WHAT YOU ARE ASKED TO DO: When you reach the line in the listing below that contains "Metal & Mg Compounds", begin returning lines exactly as written, and stop after the line that contains "Chemicals + Mag Semi-Processed Ores". Return no other lines.

EXERCISE INPUT:

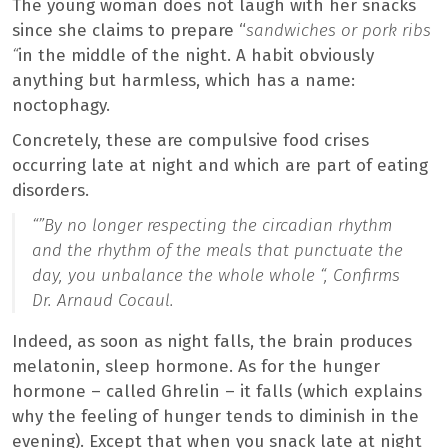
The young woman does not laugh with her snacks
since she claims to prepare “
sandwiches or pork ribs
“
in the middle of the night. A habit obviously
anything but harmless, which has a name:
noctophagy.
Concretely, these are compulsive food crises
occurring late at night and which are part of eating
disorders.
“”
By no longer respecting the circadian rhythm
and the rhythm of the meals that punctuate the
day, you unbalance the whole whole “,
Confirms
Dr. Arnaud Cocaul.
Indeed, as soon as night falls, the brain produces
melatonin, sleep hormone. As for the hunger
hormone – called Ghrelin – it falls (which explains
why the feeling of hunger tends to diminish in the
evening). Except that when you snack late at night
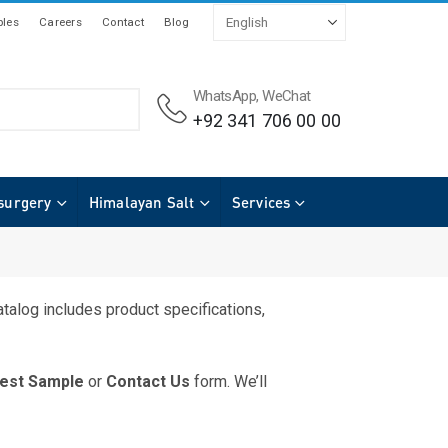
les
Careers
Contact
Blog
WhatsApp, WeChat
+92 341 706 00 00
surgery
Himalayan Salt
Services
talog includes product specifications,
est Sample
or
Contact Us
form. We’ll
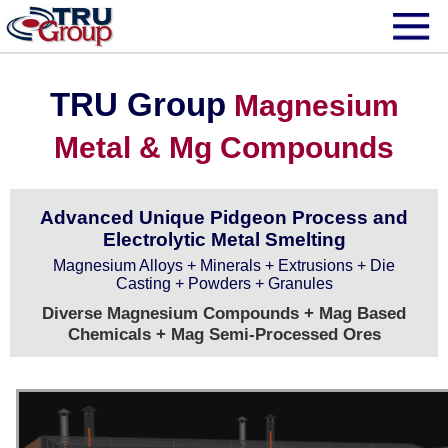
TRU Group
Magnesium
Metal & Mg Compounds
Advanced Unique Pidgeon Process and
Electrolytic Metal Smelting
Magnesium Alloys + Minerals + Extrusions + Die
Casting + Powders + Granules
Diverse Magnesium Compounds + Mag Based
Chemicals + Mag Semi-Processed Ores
---
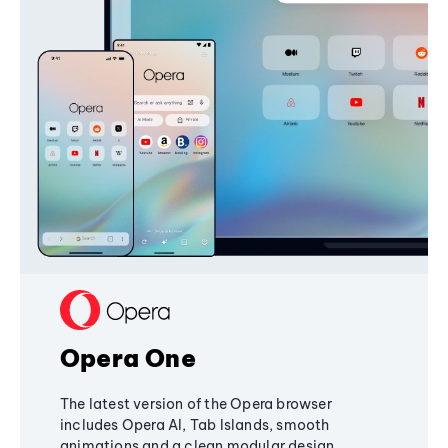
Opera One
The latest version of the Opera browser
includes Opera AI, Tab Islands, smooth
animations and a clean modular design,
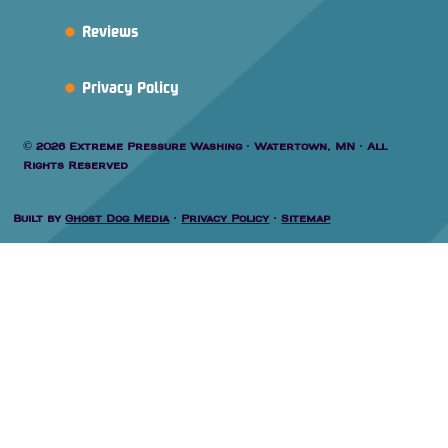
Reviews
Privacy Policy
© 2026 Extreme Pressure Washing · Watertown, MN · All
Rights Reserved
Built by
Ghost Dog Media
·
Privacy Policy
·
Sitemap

RESPONSE TO THIS EXERCISE:
Metal & Mg Compounds
Advanced Unique Pidgeon Process and
Electrolytic Metal Smelting
Magnesium Alloys + Minerals + Extrusions + Die
Casting + Powders + Granules
Diverse Magnesium Compounds + Mag Based
Chemicals + Mag Semi-Processed Ores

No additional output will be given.